Whenever you add a new particle to the system by calling add, that particle should be inserted at the back of the doubly-linked list. (There's a good reason for this that we'll describe later.) Your implementation of add should run in time O(1) though, which means that you'll need to find a good way to track where the end of the list is so that you can jump there without having to scan the entire list.

Finally, let's talk about the numParticles function. This function should return how many total particles are in the list. However, it must run in time O(1) meaning that the runtime of the function should be independent of the number of particles in the list. This may require you to do some extra bookkeeping somewhere.

To hit the time bounds for add and numParticles, you will need to add your own member variables to the private section of the ParticleSystem class. Our test cases aren't programmed to look at the values of those variables. You will therefore need to write at least one custom test case, and possibly more, to make sure that those values are correct.

With that all being said, let's summarize what you need to do:

Some notes on this problem:

• In this part of the assignment - and more generally, throughout this assignment - you must not use any container types (e.g. Vector, string, Map, Set, etc.) and you must do all your own memory management. After all, the purpose of this assignment is to help you get accustomed to working with linked lists, which necessitates thinking about data storage in a different way.

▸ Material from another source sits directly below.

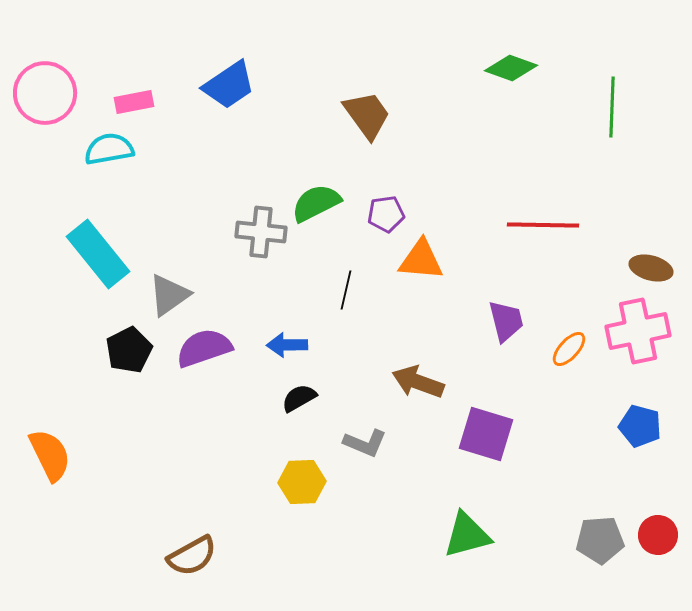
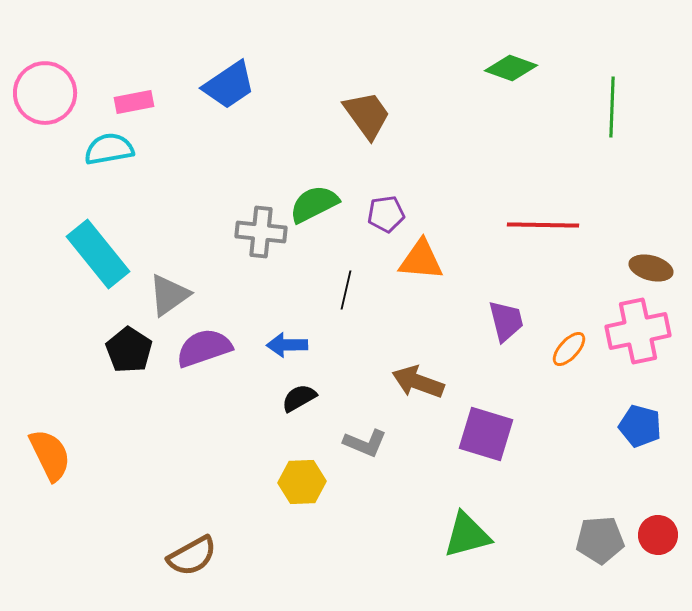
green semicircle: moved 2 px left, 1 px down
black pentagon: rotated 12 degrees counterclockwise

• Draw pictures! You don't need to write much code here, but the code you write will require a good deal of attention to detail about which objects link to which.

• You are welcome to add as many helper functions as you'd like to the ParticleSystem class.

• You will need to use a mix of the arrow (->) and dot (.) operators in this part of the assignment. Here's how to tell them apart. If you are working with a pointer to an object, you must use the -> operator to select items out of the object being pointed at (this is why we see list->next in the context of linked lists). If you have a concrete, honest-to-goodness object and want to select a field out of it, you must use the . operator (hence mySet.contains when working with a Set).

Milestone Two: Draw Particles

You now have a rough outline of a particle system, but right now there's no way for anyone to see the particles you're storing. How sad - you've painted your masterpiece and then hidden it from the world! Let's rectify this.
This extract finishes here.